> _HOW TO COMPLETE THIS TASK_
If a line below contains the string "find", copy it out.

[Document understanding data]
§ §
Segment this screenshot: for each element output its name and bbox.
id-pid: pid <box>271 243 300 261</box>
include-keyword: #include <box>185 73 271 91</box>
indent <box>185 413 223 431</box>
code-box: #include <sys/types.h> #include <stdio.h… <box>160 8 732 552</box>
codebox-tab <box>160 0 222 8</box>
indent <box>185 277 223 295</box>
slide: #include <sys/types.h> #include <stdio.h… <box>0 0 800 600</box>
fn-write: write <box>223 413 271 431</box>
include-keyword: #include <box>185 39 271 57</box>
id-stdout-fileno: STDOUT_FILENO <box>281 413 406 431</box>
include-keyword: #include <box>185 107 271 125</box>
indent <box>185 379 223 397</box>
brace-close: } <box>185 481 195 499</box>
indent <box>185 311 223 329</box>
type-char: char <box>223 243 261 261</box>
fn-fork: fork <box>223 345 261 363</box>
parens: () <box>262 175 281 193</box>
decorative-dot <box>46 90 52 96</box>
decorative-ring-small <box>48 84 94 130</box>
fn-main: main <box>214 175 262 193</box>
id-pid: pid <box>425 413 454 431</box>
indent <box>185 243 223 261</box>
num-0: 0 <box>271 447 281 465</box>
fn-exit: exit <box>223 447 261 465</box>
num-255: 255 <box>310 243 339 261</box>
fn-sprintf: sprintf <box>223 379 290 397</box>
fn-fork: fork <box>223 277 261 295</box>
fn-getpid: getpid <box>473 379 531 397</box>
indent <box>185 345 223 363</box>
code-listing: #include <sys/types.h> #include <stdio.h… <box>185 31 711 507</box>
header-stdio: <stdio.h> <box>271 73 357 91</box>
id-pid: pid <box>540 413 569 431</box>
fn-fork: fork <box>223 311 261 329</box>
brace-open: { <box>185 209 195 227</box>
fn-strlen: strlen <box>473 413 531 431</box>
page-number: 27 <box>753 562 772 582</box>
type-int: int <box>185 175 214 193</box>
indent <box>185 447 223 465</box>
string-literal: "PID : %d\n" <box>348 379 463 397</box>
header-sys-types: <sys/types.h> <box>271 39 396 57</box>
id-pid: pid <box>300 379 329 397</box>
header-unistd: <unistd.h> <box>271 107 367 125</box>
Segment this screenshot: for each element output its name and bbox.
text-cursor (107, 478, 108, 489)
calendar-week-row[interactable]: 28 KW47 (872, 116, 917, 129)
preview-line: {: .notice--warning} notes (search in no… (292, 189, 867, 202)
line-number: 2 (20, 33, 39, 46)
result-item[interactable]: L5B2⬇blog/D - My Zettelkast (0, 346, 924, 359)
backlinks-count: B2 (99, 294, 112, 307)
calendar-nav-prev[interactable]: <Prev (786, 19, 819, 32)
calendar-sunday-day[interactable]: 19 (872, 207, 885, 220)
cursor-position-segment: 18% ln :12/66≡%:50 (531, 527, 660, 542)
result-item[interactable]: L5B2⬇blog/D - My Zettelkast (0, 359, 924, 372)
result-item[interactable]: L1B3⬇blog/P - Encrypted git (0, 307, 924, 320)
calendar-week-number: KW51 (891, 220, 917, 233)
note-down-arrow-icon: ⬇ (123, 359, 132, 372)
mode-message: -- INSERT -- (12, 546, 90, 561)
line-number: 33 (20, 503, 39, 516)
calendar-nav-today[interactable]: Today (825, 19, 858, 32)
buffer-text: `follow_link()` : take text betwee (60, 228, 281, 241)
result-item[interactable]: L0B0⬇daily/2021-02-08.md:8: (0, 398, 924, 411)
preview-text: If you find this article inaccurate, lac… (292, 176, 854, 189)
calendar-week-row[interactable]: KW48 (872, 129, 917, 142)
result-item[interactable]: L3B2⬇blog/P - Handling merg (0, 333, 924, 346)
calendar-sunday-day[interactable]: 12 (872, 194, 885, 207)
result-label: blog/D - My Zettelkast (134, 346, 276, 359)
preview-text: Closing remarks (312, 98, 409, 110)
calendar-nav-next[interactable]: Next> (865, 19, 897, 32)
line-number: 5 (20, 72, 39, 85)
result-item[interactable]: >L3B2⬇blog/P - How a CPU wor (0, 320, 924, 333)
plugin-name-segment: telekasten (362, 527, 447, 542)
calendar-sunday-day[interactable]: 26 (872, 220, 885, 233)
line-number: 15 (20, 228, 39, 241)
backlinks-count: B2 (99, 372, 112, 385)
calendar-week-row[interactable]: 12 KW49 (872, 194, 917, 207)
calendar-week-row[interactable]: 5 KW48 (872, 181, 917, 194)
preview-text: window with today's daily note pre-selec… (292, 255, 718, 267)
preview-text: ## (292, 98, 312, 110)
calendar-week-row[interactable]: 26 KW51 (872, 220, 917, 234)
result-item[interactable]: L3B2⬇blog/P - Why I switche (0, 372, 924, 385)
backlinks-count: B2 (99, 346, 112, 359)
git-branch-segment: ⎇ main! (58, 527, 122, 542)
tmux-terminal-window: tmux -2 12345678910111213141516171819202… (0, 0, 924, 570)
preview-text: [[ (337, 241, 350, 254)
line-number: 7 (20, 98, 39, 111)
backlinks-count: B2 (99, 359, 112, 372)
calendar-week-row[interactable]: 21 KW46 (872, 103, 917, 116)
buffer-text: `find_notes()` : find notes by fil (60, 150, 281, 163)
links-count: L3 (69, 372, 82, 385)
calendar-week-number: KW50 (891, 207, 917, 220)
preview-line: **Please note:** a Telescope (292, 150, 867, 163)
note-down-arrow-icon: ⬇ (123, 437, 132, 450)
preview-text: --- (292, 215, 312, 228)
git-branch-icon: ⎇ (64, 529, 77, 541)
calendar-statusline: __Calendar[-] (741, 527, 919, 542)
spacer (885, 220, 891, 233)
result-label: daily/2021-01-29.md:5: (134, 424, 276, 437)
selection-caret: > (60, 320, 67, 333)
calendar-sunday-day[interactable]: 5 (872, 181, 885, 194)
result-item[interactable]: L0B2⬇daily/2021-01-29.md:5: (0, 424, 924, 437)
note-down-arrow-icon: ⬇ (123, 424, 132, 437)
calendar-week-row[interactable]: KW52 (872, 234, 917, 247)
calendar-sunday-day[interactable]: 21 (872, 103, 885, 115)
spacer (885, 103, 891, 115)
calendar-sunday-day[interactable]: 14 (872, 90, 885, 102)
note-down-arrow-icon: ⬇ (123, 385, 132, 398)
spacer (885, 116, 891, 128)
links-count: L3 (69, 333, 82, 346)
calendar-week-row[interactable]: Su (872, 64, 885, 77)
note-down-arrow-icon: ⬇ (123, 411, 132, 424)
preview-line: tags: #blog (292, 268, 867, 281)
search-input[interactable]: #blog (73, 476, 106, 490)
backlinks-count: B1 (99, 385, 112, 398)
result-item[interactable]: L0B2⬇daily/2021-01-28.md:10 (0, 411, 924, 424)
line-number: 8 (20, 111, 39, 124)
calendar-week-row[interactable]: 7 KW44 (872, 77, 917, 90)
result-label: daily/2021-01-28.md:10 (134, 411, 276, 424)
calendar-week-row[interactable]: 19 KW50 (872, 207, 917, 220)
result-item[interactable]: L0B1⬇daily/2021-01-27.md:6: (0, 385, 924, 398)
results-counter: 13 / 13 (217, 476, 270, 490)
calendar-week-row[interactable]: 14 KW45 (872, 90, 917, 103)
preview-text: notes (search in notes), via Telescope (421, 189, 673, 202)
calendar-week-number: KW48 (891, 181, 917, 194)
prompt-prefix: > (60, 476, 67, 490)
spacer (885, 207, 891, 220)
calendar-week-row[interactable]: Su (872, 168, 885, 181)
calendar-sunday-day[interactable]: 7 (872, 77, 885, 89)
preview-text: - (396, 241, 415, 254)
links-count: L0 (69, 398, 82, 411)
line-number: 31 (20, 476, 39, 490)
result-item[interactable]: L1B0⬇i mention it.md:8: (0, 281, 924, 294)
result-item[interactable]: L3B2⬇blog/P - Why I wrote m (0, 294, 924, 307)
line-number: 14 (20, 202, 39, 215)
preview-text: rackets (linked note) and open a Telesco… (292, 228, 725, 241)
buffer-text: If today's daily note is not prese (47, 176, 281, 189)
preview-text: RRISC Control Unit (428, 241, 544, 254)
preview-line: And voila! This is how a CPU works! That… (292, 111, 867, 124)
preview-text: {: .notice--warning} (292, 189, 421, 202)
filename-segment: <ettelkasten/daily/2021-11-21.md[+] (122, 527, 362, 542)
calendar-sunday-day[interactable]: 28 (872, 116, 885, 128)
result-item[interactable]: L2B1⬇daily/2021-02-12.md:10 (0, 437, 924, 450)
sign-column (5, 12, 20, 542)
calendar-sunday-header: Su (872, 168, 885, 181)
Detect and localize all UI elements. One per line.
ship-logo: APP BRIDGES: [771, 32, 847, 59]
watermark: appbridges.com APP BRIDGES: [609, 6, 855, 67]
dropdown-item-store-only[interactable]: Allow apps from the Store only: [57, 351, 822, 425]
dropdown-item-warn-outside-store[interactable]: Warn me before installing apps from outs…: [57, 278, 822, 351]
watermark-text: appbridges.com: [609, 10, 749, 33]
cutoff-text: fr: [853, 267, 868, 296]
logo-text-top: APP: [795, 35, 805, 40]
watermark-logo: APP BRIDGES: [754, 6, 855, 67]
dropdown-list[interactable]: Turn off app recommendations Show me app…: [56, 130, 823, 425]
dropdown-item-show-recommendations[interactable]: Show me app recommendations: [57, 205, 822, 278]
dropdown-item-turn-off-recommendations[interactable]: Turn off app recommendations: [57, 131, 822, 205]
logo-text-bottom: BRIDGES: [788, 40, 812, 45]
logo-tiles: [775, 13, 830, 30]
§ §
> _SOLUTION FOR THIS PROBLEM_
preview-text: If you find this article inaccurate, lac… (292, 176, 854, 189)
buffer-text: `find_notes()` : find notes by fil (60, 150, 281, 163)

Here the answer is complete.